Each line of the data that includes "Sampah" must be copied.

» **Information shown**
[Start of section]
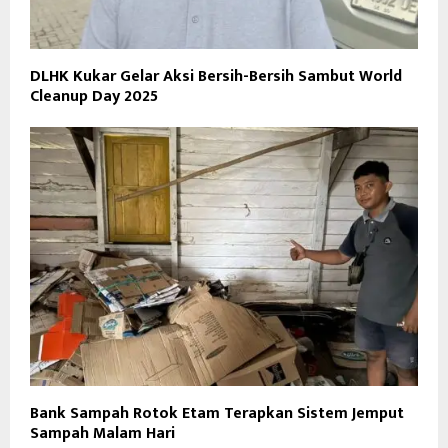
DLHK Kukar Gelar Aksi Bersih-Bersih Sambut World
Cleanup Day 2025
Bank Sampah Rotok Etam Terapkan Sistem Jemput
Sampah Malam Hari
[End of section]
[Start of section]
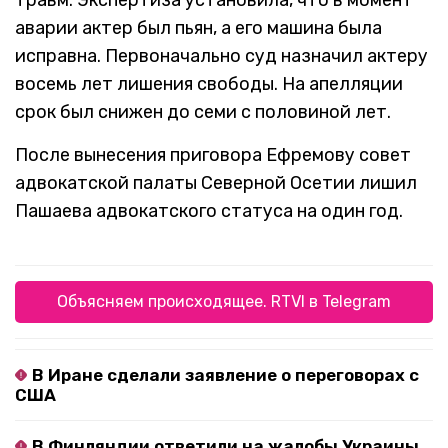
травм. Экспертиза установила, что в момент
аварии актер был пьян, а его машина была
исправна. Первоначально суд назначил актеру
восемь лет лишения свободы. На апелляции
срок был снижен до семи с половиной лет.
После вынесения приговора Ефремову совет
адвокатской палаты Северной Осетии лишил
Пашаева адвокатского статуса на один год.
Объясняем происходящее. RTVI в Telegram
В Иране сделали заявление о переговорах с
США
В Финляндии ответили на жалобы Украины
[End of section]
» **Answer space**
Bank Sampah Rotok Etam Terapkan Sistem Jemput
Sampah Malam Hari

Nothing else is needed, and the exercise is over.